Hello TianPan community! Rachel here, data scientist who evolved into ML engineering.
Started analyzing spreadsheets, now deploying models at scale!
My evolution:
- 2018: Excel pivot tables (simpler times)
- 2019: Discovered Python and pandas
- 2020: Deep learning obsession begins
- 2021: First model in production (crashed immediately)

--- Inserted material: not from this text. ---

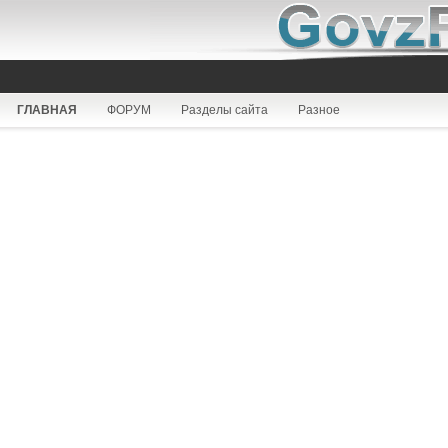
ГЛАВНАЯ
ФОРУМ
Разделы сайта
Разное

- 2022: Learned MLOps the hard way
- 2024: Building ML platforms
Current tech stack:
- Modeling: PyTorch, JAX, HuggingFace
- MLOps: Kubeflow, MLflow, Weights & Biases
- Data: Spark, Dask, Ray
- Deployment: FastAPI, BentoML, Triton
- Monitoring: Evidently AI, WhyLabs
Hard-learned lessons:
- Jupyter notebooks are not production code
- Data drift kills models silently
- Feature stores are worth the complexity
- Model performance != business value
- Explainability matters more than accuracy
Current projects:
- Real-time recommendation system (1M+ requests/sec)
- LLM fine-tuning pipeline
- Edge ML deployment framework
- Federated learning experiments
Building an open-source tool for model monitoring. Beta testers welcome!
Who else is doing ML in production? What are your biggest pain points?